Arbeitgeber lassen ältere Menschen einfach links liegen

„Die Diskrepanz zwischen Sonntagsreden und tatsächlicher Einstellungspraxis der Arbeitgeberseite, die die älteren Menschen einfach links liegen lässt, ist erheblich - allen Rufen nach Fachkräften zum Trotz“, sagt die Grünen-Politiker Brigitte Pothmer, die die aktuellen Zahlen beim Bundesarbeitsministerium abgefragt hatte, dem Blatt.

Obwohl rund 60 Prozent der Teilnehmer des Programms eine abgeschlossene Berufsausbildung, einen Meisterbrief oder gar ein Hochschuldiplom hätten, seien sie zwischen 2003 und 2013 etwa 4,5 Jahre arbeitslos gewesen, heißt es in dem Bericht. Etwa zehn Prozent hätten sogar nie eine Beschäftigung gefunden.

ILO warnt vor Unruhen durch steigende Arbeitslosigkeit

Da die Arbeitslosigkeit fünf Jahre nach dem Ausbruch der Finanzkrise immer noch zunimmt, warnt die Internationale Arbeitsorganisation (ILO) nun vor sozialen Unruhen in vielen Industriestaaten. Am stärksten sei die Gefahr in der Europäischen Union.
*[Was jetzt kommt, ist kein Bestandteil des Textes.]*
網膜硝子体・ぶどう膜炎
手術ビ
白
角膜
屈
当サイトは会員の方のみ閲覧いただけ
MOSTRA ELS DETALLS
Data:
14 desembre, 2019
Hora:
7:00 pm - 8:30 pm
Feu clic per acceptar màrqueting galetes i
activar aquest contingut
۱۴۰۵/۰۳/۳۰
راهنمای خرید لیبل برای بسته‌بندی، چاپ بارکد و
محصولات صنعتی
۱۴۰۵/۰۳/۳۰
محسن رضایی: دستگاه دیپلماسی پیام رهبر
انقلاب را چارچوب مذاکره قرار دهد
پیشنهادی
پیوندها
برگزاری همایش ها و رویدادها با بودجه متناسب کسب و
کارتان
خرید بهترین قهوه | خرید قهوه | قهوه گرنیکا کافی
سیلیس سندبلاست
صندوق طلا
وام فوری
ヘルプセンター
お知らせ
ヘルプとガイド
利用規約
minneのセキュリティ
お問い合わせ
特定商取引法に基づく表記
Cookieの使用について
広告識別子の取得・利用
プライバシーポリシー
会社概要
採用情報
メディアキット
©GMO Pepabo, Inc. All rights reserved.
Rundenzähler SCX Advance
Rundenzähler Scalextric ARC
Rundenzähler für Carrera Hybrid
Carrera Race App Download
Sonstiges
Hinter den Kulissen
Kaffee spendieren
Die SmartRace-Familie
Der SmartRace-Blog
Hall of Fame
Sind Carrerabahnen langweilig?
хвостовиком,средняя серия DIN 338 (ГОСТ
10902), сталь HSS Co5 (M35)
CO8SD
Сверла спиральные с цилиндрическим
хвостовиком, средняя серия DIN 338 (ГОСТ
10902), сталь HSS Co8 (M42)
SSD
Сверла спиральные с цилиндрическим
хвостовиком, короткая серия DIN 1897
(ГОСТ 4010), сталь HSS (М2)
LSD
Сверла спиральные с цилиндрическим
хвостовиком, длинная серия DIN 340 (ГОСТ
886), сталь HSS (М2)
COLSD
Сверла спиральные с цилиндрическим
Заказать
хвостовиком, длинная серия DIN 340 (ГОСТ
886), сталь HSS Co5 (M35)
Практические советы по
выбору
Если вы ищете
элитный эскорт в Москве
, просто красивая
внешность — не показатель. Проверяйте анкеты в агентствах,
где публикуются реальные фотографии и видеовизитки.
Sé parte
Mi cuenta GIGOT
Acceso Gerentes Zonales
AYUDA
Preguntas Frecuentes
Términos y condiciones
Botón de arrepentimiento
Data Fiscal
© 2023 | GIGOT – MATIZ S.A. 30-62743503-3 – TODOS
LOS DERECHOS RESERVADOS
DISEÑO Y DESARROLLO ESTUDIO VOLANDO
Weltweit werde die Zahl der Menschen ohne Job ohne entschlossene Gegenmaßnahmen bis 2015 um acht Millionen auf 208 Millionen steigen, sagt die UN-Sonderorganisation in ihrem am Montag vorgelegten Weltarbeitsmarktbericht 2013 voraus.

Deutschland gehört nach Darstellung der ILO zu den wenigen positiven Ausnahmen. Zwischen 2007 und 2012 seien in der Bundesrepublik mehr als 2 Millionen neue Jobs geschaffen worden - „verglichen mit 2,7 Millionen Jobs, die im selben Zeitraum in der EU insgesamt verloren gingen“.

Das Risiko von Unruhen in der EU hat sich laut ILO - nach einem Index mit Faktoren wie Arbeitsmarktlage, Lebensstandard und Vertrauen in die jeweilige Regierung - von durchschnittlich 34 Prozent seit 2006 auf 46 Prozent im Jahr 2012 erhöht. Maßgeblich hätten dazu drastische Sparmaßnahmen beigetragen. Die Eurozone befinde sich zudem seit Ende 2011 in einer Rezession, während dort die Arbeitslosigkeit die Rekordhöhe von mehr als 12 Prozent erreicht habe - bei der Jugendarbeitslosigkeit gar fast 24 Prozent.